When Pinpoint started in May 1991, it had nine routes in the Vinton area and delivered 1,500 copies of Express Line each week.

By last month, Pinpoint had grown to 206 routes covering the entire Roanoke metro area and was delivering 30,000 copies of Express Line each week, plus copies of three national catalogs and 23 magazines. The service employs 133 carriers, mostly homemakers and students, who earn from $20 to $140 per week depending on the size of their routes. An average route has 350 households.

Advertisers and magazine publishers pay Pinpoint a minimum of $80 per 1,000 pieces for delivery. The rate rises with the weight of the materials to be delivered.

"It's grown much faster than I expected," said Scott, who worked 25 years in the Roanoke Times & World-News circulation department before heading Pinpoint.

He directs a full-time staff of three and each week hires six to 20 part-time workers who stuff plastic bags with publications that are left on subscribers' doorknobs.
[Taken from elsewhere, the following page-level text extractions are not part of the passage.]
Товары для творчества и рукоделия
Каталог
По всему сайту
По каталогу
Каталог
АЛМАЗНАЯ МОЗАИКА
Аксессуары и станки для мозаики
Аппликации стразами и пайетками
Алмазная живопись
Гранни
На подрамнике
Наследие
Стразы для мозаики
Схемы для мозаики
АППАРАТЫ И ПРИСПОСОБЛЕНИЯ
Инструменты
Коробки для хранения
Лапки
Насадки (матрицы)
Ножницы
Pinpoint is not far from outgrowing its offices in Roanoke's former Trailways bus station on Salem Avenue, Scott said.

Companies such as Pinpoint contract with national delivery networks for their magazine and catalog business. The largest two systems are Alternate Postal Delivery Inc. in Grand Rapids, Mich., and Publishers Express in Atlanta. The national networks act as brokers between the delivery systems and the magazine publishers and direct mailers.

Delivering magazines is the key to soliciting advertising, said Scott.
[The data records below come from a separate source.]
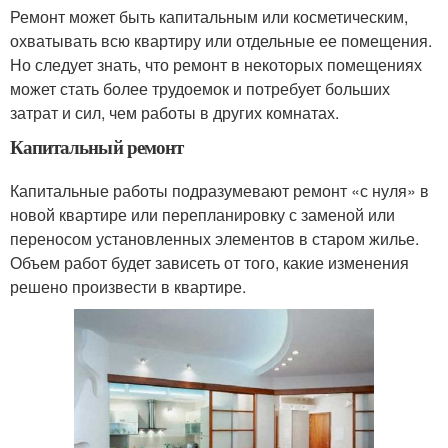
Ремонт может быть капитальным или косметическим,
охватывать всю квартиру или отдельные ее помещения.
Но следует знать, что ремонт в некоторых помещениях
может стать более трудоемок и потребует больших
затрат и сил, чем работы в других комнатах.
Капитальный ремонт
Капитальные работы подразумевают ремонт «с нуля» в
новой квартире или перепланировку с заменой или
переносом установленных элементов в старом жилье.
Объем работ будет зависеть от того, какие изменения
решено произвести в квартире.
That's because a service delivering titles such as Field & Stream and Outdoor Life, for example, has an appeal to an advertiser who wants to reach local people with outdoor interests for less than the cost of buing space inside those magazines. The local advertiser would put its ads in the same plastic bag as the magazines.

Such "ride-along" advertising offers the greatest business potential for the alternate delivery systems, said Richard Neely, metro manager for the Times-Dispatch in Richmond.

Neely also oversees Richmond Alternative Delivery Systems, a division of Richmond Newspapers Inc., which publishes the Richmond Times-Dispatch.

Home Express, the service run by The (Norfolk) Virginian-Pilot and The Ledger-Star, had three magazine titles when it started three years ago. Now it has 33 titles and its 350 carriers delivering 800,000 pieces of material a month.

Last year, more than 50 million magazines were delivered nationwide by alternative delivery systems, still only a fraction of magazines delivered. There are no statistics on how many catalogs the systems carried, but it's probably a fraction of the 13 billion catalogs the Postal Service delivers yearly.

The delivery companies also tout their records of good customer service, saying complaints are few, especially when compared with the There have been confrontations between the alternative carriers and postal workers delivering the mail. In New York, a postal union boycotted a newspaper. post office. The industry's standard is no more than 1.1 complaint per 1,000 deliveries. Pinpoint has kept its complaint ratio to 0.4 percent, Scott said.

One of the main things the alternative systems have going for them is delivery time, Neely said.

"The Post Office cannot be that specific, not even on a first-class letter," he said.

But the Postal Service is not conceding business to the new competition. There have been confrontations between the newspapers' alternative carriers and postal workers delivering the mail. In New York, a postal union boycotted a newspaper over its delivery of second- and third-class mail.

The Postal Service also is trying to become more competitive, trimming rates for commercial customers that agree to presort or bar-code their mail.

And the future growth for operations such as Pinpoint depends on what the Postal Service does.

"The postal governors could decide that magazines should be reclassified and only allow them to be delivered by the post office," said Neely. By law, only the Postal Service can deliver first-class mail and only the Postal Service can use mailboxes for deliveries.